Reconstructing the origin of black hole mergers using sparse astrophysical models
V. Gayathri, Giuliano Iorio, Hiromichi Tagawa, Daniel Wysocki, Jeremiah Anglin, Imre Bartos, Shubhagata Bhaumik, Zolt'an Haiman, Michela Mapelli, R. O'Shaughnessy, LingQin Xue
公開日: 2025/9/11
Abstract
The astrophysical origin of binary black hole mergers discovered by LIGO and Virgo remains uncertain. Efforts to reconstruct the processes that lead to mergers typically rely on either astrophysical models with fixed parameters, or continuous analytical models that can be fit to observations.
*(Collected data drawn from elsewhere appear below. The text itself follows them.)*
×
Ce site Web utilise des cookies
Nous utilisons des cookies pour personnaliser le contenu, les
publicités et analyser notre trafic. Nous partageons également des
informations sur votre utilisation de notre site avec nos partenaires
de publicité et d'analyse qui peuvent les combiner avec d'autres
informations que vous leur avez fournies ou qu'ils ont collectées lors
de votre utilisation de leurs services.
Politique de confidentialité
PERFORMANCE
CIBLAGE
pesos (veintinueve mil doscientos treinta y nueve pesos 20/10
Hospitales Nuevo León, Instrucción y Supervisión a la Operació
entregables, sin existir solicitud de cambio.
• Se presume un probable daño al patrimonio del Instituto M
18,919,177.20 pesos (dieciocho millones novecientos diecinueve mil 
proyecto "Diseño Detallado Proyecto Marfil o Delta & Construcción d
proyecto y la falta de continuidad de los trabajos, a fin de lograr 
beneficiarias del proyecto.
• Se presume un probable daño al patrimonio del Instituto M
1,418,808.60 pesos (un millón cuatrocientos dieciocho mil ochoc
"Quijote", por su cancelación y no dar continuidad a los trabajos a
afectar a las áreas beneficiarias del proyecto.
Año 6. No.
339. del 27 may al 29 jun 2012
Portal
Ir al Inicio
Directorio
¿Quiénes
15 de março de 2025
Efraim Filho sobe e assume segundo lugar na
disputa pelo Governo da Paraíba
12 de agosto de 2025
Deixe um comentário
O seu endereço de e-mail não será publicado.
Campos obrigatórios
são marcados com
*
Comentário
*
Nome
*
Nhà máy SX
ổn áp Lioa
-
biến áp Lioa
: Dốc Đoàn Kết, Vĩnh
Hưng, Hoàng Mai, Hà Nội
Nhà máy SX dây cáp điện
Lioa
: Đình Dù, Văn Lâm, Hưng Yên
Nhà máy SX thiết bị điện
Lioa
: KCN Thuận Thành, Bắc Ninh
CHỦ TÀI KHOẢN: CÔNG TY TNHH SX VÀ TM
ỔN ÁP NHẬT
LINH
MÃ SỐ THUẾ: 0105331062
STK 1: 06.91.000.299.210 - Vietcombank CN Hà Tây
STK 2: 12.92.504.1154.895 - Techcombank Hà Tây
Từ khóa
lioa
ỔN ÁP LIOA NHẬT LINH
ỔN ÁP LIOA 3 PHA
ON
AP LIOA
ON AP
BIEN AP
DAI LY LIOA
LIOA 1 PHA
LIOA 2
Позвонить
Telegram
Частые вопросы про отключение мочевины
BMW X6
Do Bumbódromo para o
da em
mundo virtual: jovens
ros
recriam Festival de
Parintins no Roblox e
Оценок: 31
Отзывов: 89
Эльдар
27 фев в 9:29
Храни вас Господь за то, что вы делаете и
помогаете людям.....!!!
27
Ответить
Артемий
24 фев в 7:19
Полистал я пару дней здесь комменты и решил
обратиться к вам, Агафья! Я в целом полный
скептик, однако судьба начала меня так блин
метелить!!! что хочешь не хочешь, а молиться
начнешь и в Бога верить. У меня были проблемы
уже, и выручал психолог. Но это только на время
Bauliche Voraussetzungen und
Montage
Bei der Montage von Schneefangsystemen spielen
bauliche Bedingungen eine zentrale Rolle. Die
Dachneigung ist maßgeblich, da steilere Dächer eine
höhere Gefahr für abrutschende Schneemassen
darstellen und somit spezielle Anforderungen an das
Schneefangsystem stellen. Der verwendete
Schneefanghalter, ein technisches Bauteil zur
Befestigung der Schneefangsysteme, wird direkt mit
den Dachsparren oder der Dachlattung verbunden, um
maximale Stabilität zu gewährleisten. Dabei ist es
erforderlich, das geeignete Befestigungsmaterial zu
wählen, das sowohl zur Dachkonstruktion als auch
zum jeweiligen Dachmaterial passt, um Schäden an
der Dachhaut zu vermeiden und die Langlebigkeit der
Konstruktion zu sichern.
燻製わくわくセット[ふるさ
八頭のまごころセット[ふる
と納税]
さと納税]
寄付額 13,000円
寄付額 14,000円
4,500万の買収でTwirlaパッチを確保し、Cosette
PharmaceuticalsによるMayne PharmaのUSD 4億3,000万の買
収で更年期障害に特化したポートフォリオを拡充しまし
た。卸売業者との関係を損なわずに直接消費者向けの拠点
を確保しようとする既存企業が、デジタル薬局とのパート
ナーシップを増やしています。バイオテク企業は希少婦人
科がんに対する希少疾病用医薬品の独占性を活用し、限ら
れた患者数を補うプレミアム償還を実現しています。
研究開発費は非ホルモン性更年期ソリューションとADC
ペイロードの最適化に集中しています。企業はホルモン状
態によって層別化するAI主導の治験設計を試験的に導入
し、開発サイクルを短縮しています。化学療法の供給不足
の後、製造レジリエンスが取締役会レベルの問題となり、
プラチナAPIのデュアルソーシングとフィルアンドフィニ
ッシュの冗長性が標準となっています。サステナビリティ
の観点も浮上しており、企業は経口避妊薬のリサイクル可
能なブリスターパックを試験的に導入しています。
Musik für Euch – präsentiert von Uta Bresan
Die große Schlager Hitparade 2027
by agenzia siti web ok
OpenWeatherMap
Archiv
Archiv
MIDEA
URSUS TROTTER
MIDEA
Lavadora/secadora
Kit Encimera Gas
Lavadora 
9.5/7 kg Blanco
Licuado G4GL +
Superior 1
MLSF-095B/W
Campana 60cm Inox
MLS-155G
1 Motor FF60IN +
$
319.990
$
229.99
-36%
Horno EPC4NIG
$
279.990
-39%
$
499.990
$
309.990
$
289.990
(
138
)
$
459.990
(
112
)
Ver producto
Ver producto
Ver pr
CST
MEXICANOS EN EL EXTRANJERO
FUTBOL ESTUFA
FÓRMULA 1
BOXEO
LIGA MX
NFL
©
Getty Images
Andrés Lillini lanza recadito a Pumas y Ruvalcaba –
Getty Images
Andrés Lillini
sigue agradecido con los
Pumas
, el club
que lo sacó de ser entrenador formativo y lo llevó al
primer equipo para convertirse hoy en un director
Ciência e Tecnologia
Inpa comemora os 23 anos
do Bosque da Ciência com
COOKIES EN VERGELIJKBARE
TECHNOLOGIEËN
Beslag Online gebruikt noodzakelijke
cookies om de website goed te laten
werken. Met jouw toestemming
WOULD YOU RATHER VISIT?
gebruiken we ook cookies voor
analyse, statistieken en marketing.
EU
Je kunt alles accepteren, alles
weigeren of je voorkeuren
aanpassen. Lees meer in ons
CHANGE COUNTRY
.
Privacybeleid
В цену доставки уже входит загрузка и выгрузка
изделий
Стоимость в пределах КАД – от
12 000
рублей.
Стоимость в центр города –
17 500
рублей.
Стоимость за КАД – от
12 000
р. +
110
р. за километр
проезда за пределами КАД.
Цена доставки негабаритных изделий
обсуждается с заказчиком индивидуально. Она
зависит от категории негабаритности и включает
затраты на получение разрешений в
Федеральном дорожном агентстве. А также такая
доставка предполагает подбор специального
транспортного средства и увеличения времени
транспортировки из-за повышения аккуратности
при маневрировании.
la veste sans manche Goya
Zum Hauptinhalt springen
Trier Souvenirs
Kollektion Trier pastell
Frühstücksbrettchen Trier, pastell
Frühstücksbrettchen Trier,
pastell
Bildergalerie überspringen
Given the complexity of astrophysical formation mechanisms, these methods typically cannot fully take into account model uncertainties, nor can they fully capture the underlying processes. Here, we present a merger population analysis that can take a discrete set of simulated model distributions as its input to interpret observations. The analysis can take into account multiple formation scenarios as fractional contributors to the total set of observations, and can naturally account for model uncertainties. We apply this technique to investigate the origin of black hole mergers observed by LIGO Virgo. Specifically, we consider a model of AGN assisted black hole merger distributions, exploring a range of AGN parameters along with several {{SEVN}} population synthesis models that vary in common envelope efficiency parameter ($\alpha$) and metallicity ($Z$). We estimate the posterior distributions for AGN+SEVN models using $87$ BBH detections from the $O1--O3$ observation runs. The inferred total merger rate is $46.2 {Gpc}^{-3} {yr}^{-1}$, with the AGN sub-population contributing $21.2{Gpc}^{-3}{yr}^{-1}$ and the SEVN sub-population contributing $25.0 {Gpc}^{-3} {yr}^{-1}$.